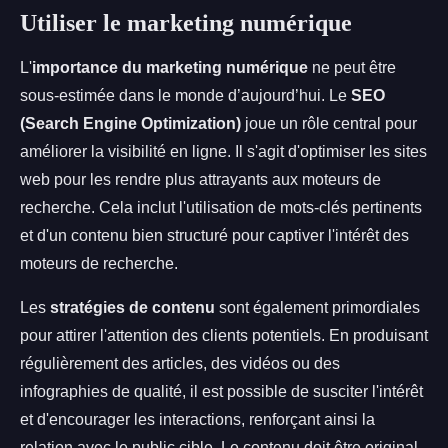
Utiliser le marketing numérique
L'
importance du marketing numérique
ne peut être
sous-estimée dans le monde d’aujourd’hui. Le
SEO
(Search Engine Optimization)
joue un rôle central pour
améliorer la visibilité en ligne. Il s'agit d'optimiser les sites
web pour les rendre plus attrayants aux moteurs de
recherche. Cela inclut l'utilisation de mots-clés pertinents
et d'un contenu bien structuré pour captiver l'intérêt des
moteurs de recherche.
Les
stratégies de contenu
sont également primordiales
pour attirer l'attention des clients potentiels. En produisant
régulièrement des articles, des vidéos ou des
infographies de qualité, il est possible de susciter l'intérêt
et d'encourager les interactions, renforçant ainsi la
relation avec le public cible. Le contenu doit être original,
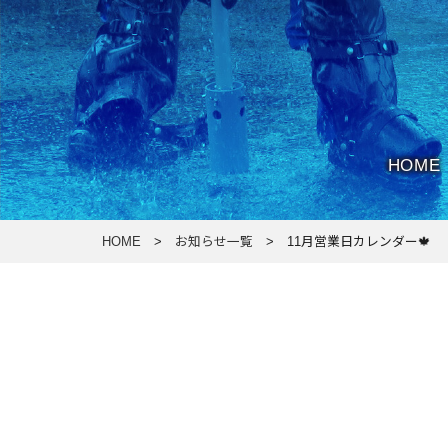
HOME
HOME
>
お知らせ一覧
> 11月営業日カレンダー🍁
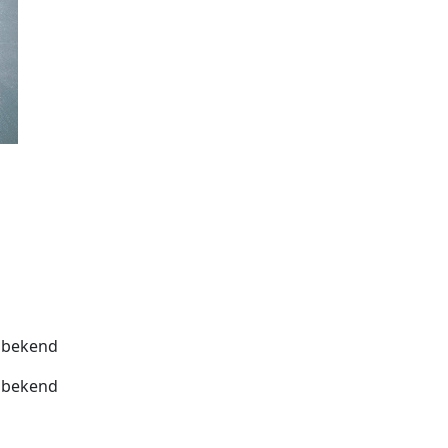
bekend
bekend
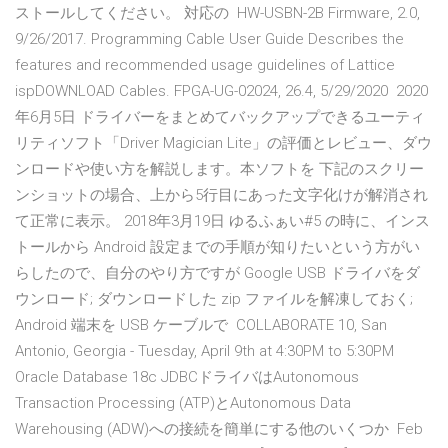
ストールしてください。 対応の HW-USBN-2B Firmware, 2.0,
9/26/2017. Programming Cable User Guide Describes the
features and recommended usage guidelines of Lattice
ispDOWNLOAD Cables. FPGA-UG-02024, 26.4, 5/29/2020 2020
年6月5日 ドライバーをまとめてバックアップできるユーティ
リティソフト「Driver Magician Lite」の評価とレビュー、ダウ
ンロードや使い方を解説します。本ソフトを 下記のスクリー
ンショットの場合、上から5行目にあった文字化けが解消され
て正常に表示。 2018年3月19日 ゆるふぁい#5 の時に、インス
トールから Android 設定までの手順が知りたいという方がい
らしたので、自分のやり方ですが Google USB ドライバをダ
ウンロード; ダウンロードした zip ファイルを解凍しておく;
Android 端末を USB ケーブルで COLLABORATE 10, San
Antonio, Georgia - Tuesday, April 9th at 4:30PM to 5:30PM
Oracle Database 18c JDBCドライバはAutonomous
Transaction Processing (ATP)とAutonomous Data
Warehousing (ADW)への接続を簡単にする他のいくつか Feb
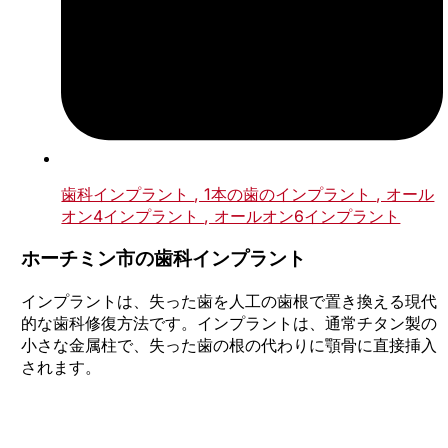
歯科インプラント
, 1本の歯のインプラント
, オール
オン4インプラント
, オールオン6インプラント
ホーチミン市の歯科インプラント
インプラントは、失った歯を人工の歯根で置き換える現代
的な歯科修復方法です。インプラントは、通常チタン製の
小さな金属柱で、失った歯の根の代わりに顎骨に直接挿入
されます。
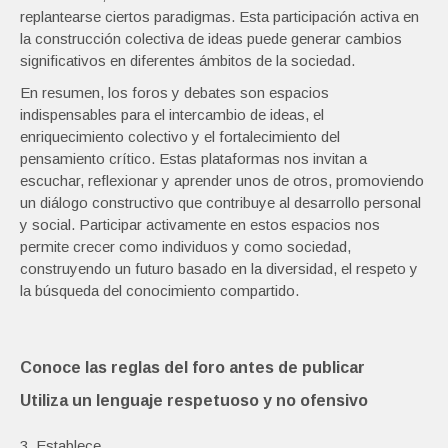
replantearse ciertos paradigmas. Esta participación activa en
la construcción colectiva de ideas puede generar cambios
significativos en diferentes ámbitos de la sociedad.
En resumen, los foros y debates son espacios
indispensables para el intercambio de ideas, el
enriquecimiento colectivo y el fortalecimiento del
pensamiento crítico. Estas plataformas nos invitan a
escuchar, reflexionar y aprender unos de otros, promoviendo
un diálogo constructivo que contribuye al desarrollo personal
y social. Participar activamente en estos espacios nos
permite crecer como individuos y como sociedad,
construyendo un futuro basado en la diversidad, el respeto y
la búsqueda del conocimiento compartido.
Conoce las reglas del foro antes de publicar
Utiliza un lenguaje respetuoso y no ofensivo
3. Establece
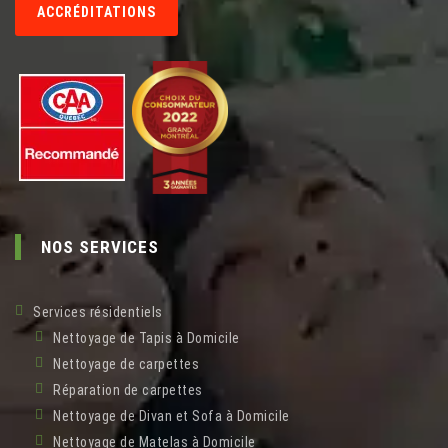
ACCRÉDITATIONS
NOS SERVICES
Services résidentiels
Nettoyage de Tapis à Domicile
Nettoyage de carpettes
Réparation de carpettes
Nettoyage de Divan et Sofa à Domicile
Nettoyage de Matelas à Domicile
━━━━━━
About this task >>
Return every line from the records above that holds the word "インプラントは".

Solution to this exercise >>
インプラントは、失った歯を人工の歯根で置き換える現代
的な歯科修復方法です。インプラントは、通常チタン製の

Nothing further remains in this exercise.